2018 als Jahr des Friedens

Bernd Lachmann aus Kirchmöser über seinen Kampf für eine atomwaffenfreie Welt

  • Andreas Fritsche
  • Lesedauer: 4 Min.

Fühlen Sie sich angesichts der politischen Großwetterlage als Friedensaktivist manchmal auf verlorenem Posten?

Ich habe bei meinen verschiedenen Aktivitäten viele Menschen kennengelernt, die Angst vor einem möglichen Krieg haben, sich aber machtlos fühlen, etwas dagegen zu tun. Andererseits habe ich auch viele Menschen erlebt, die sich schon sehr aktiv in den verschiedensten Organisationen für Frieden und gegen Krieg einsetzen. Ich vermisse nur eine wirkungsvolle Vernetzung der Friedensaktivisten untereinander, manchmal trifft man auch auf bewusste Ablehnung, mit der einen oder anderen Gruppe zusammenarbeiten zu wollen.
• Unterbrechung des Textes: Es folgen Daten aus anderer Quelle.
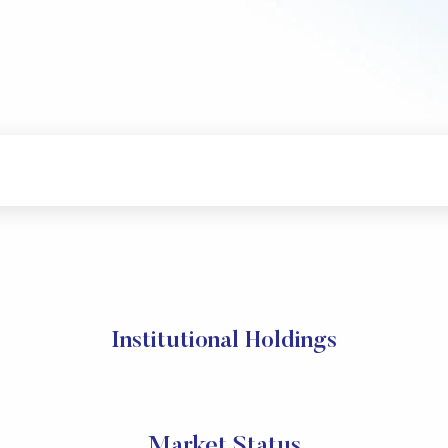
Institutional Holdings
Market Status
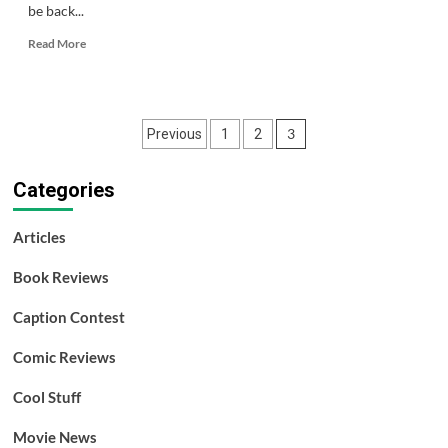
be back...
Read
Read More
more
about
Like,
Zoinks,
Posts
3
Previous
1
2
Scoob!
pagination
Categories
Articles
Book Reviews
Caption Contest
Comic Reviews
Cool Stuff
Movie News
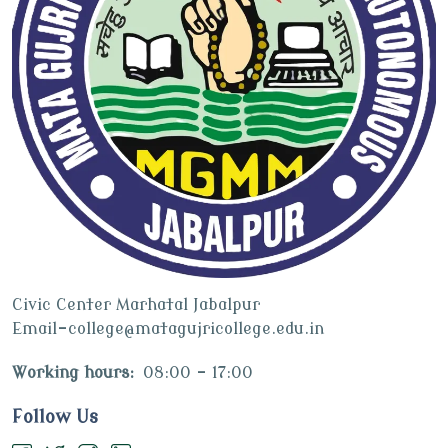
Civic Center Marhatal Jabalpur
Email-college@matagujricollege.edu.in
Working hours:
08:00 - 17:00
Follow Us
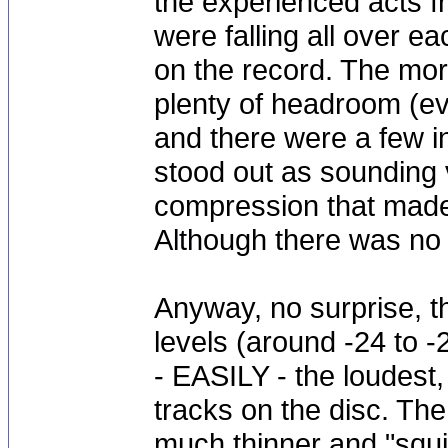
the experienced acts f
were falling all over ea
on the record. The mor
plenty of headroom (ev
and there were a few in
stood out as sounding 
compression that made 
Although there was no l
Anyway, no surprise, t
levels (around -24 to 
- EASILY - the loudest,
tracks on the disc. The
much thinner and "squ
An welchem Ostermarsch werden Sie in diesem Jahr teilnehmen?

Ich habe bereits in der vergangenen Woche an dem Potsdamer Ostermarsch teilgenommen.

Sie haben eine Initiative gestartet, 2018 zum Jahr des Friedens zu machen. Was bezwecken Sie damit?
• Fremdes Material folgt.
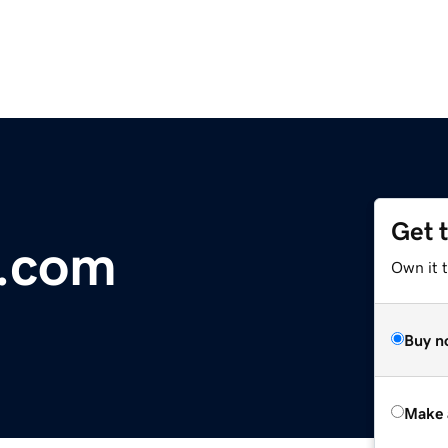
Get 
k.com
Own it t
Buy n
Make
Mit einem Offenen Brief an den Bundesvorstand der Linkspartei und alle Landes- und Kreisverbände wollten wir unsere Mitglieder bundesweit dazu auffordern, Friedensaktivitäten zu starten und dafür auch nach Verbündeten bei Gewerkschaften, Vereinen, Kirchen und anderen Parteien zu suchen. Der Landesparteitag hat am 18. März mit großer Mehrheit diesem Anliegen zugestimmt. Von Katja Kipping und Bernd Riexinger habe ich eine schriftliche Antwort erhalten. Beide zollen uns hohen Respekt für die geleisteten Aktivitäten, haben aber gleichzeitig zum Ausdruck gebracht, dass der Parteivorstand »… wegen vieler wichtiger Themen kein Jahr des Friedens ausrufen kann«. Mit dieser Aussage wollen wir uns aber nicht zufrieden geben.

Welche Schritte sollen im Jahr des Friedens unternommen werden?
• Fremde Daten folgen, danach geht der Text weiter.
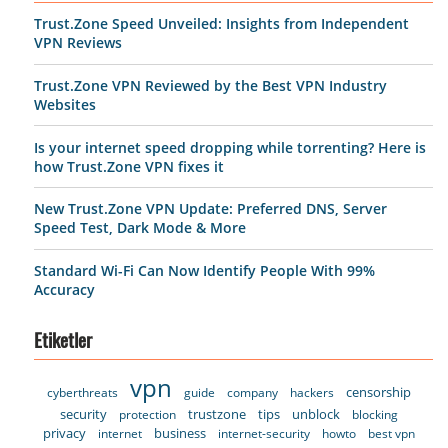
Trust.Zone Speed Unveiled: Insights from Independent
VPN Reviews
Trust.Zone VPN Reviewed by the Best VPN Industry
Websites
Is your internet speed dropping while torrenting? Here is
how Trust.Zone VPN fixes it
New Trust.Zone VPN Update: Preferred DNS, Server
Speed Test, Dark Mode & More
Standard Wi-Fi Can Now Identify People With 99%
Accuracy
Etiketler
vpn
censorship
cyberthreats
guide
company
hackers
security
trustzone
tips
unblock
protection
blocking
privacy
business
internet
internet-security
howto
best vpn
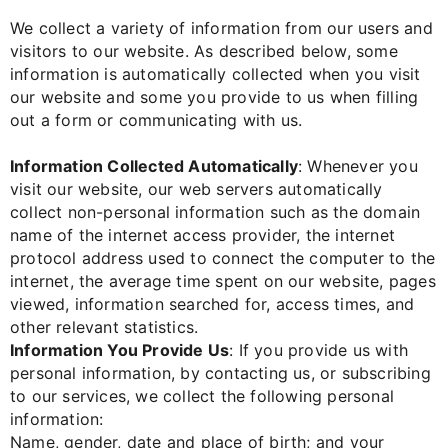
We collect a variety of information from our users and
visitors to our website. As described below, some
information is automatically collected when you visit
our website and some you provide to us when filling
out a form or communicating with us.
Information Collected Automatically
: Whenever you
visit our website, our web servers automatically
collect non-personal information such as the domain
name of the internet access provider, the internet
protocol address used to connect the computer to the
internet, the average time spent on our website, pages
viewed, information searched for, access times, and
other relevant statistics.
Information You Provide Us
: If you provide us with
personal information, by contacting us, or subscribing
to our services, we collect the following personal
information:
Name, gender, date and place of birth; and your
Wir spüren, dass die Parteibasis das Thema Frieden als Thema Nummer eins betrachtet und bereit ist, dafür etwas zu tun. Wir führen weiter regelmäßig regionale Friedensforen durch und bemühen uns dabei, auch Interessenten aus anderen Parteien zu gewinnen. In Brandenburg/Havel hat sich vor wenigen Tagen ein Bürgerbündnis gegen den Pflegenotstand gegründet. Ich möchte hier auch unsere Erfahrungen der bisherigen Friedensaktivitäten einbringen. Mein Anliegen ist es, den Zusammenhang von Pflegenotstand und Rüstungshaushalt zu verdeutlichen. Die von der Großen Koalition geplanten 8000 zusätzlichen Pflegekräfte sichern nicht einmal eine Zusatzstelle für jede Pflegeeinrichtung. Bedarfsanalysen fordern hier mindestens 100 000 zusätzliche Stellen. Aber dafür reicht offensichtlich das Geld im Bundeshaushalt nicht aus. Geld für mehr Rüstung soll aber bereitgestellt werden. Die überwiegende Mehrheit der Bundesbürger ist gegen Kriegseinsätze der Bundeswehr und Rüstungsexporte. Deshalb wollen wir von unten nach oben Druck auf diese falsche Politik ausüben. Wir haben uns mit Resolutionen auch an den Deutschen Städte- und Gemeindebund, den Deutschen Städtetag und den Deutschen Landkreistag gewendet, denn diese Institutionen sind die Lobby, die sich für die Interessen der Einwohner von Städten, Gemeinden und Landkreisen gegenüber Bundesregierung, Bundestag, Bundesrat und EU einsetzen müssen.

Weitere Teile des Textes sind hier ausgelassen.